DIRECTIONS – Search the records below for the word "Spoorverbreders" and show every line where it occurs.

AVAILABLE DATA Block Start

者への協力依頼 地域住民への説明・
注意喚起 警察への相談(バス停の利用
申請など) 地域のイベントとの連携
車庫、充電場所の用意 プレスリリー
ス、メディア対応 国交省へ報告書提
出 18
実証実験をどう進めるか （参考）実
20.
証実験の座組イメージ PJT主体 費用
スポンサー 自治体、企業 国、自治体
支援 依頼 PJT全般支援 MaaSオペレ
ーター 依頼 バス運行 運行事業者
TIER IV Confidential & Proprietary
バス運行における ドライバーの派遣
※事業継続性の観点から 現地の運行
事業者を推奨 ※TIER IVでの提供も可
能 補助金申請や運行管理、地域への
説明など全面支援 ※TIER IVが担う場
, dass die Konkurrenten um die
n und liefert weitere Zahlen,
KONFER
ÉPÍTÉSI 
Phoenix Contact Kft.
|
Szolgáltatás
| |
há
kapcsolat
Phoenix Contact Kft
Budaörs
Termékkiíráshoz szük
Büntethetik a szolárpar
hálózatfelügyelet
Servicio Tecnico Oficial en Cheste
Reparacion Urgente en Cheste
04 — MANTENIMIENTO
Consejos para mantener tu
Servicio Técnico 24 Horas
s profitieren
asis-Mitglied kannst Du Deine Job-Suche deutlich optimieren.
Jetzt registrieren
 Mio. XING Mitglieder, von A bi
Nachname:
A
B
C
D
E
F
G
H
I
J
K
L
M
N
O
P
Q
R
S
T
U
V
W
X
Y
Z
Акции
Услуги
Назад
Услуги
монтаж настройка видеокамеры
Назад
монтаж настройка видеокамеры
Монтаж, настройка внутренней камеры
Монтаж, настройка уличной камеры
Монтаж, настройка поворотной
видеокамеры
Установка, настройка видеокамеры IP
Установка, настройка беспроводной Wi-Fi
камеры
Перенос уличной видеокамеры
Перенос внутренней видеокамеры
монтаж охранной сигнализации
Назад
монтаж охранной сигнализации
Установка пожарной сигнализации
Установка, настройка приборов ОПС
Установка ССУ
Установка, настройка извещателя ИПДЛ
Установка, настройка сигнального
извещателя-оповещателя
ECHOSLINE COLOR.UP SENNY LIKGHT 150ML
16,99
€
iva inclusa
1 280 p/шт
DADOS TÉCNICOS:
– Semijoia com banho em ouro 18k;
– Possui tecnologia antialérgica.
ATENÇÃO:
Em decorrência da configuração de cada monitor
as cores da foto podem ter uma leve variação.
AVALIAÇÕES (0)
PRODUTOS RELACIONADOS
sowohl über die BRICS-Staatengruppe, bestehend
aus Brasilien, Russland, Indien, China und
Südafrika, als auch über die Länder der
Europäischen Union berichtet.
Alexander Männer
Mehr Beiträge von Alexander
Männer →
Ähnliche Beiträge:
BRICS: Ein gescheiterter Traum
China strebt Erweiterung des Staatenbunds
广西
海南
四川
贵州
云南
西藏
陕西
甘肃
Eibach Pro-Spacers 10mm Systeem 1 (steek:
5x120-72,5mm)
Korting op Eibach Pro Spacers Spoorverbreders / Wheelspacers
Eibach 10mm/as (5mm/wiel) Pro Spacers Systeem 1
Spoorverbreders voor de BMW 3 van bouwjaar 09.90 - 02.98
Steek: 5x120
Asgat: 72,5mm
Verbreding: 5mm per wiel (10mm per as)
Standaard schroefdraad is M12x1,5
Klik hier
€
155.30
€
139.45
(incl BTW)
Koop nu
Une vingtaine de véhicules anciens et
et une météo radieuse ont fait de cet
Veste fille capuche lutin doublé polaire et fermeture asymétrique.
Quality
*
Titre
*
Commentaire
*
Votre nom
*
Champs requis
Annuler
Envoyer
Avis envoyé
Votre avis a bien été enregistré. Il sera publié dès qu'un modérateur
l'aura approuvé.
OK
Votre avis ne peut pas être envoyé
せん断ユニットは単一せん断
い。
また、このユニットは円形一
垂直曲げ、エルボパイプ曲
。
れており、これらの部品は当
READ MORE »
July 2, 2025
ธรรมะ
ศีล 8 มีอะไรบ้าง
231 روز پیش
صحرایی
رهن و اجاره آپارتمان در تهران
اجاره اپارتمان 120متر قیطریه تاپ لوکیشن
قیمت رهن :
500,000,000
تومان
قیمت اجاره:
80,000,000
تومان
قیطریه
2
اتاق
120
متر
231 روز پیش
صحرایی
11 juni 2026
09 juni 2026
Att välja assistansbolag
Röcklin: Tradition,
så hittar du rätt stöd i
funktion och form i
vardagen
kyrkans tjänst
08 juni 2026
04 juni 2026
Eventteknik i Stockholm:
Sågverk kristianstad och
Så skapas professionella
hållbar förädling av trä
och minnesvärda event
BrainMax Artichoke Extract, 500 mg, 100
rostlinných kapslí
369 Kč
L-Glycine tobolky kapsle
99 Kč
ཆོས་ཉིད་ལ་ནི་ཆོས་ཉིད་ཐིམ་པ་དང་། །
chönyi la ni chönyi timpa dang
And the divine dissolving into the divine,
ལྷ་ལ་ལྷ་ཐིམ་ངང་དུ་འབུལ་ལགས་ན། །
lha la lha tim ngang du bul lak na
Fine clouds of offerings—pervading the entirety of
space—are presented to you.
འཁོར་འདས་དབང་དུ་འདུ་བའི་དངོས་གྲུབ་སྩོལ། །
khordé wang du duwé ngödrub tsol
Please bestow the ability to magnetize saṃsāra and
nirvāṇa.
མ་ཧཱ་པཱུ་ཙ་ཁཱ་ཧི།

AVAILABLE DATA Block End

WORKED SOLUTION –
Korting op Eibach Pro Spacers Spoorverbreders / Wheelspacers
Spoorverbreders voor de BMW 3 van bouwjaar 09.90 - 02.98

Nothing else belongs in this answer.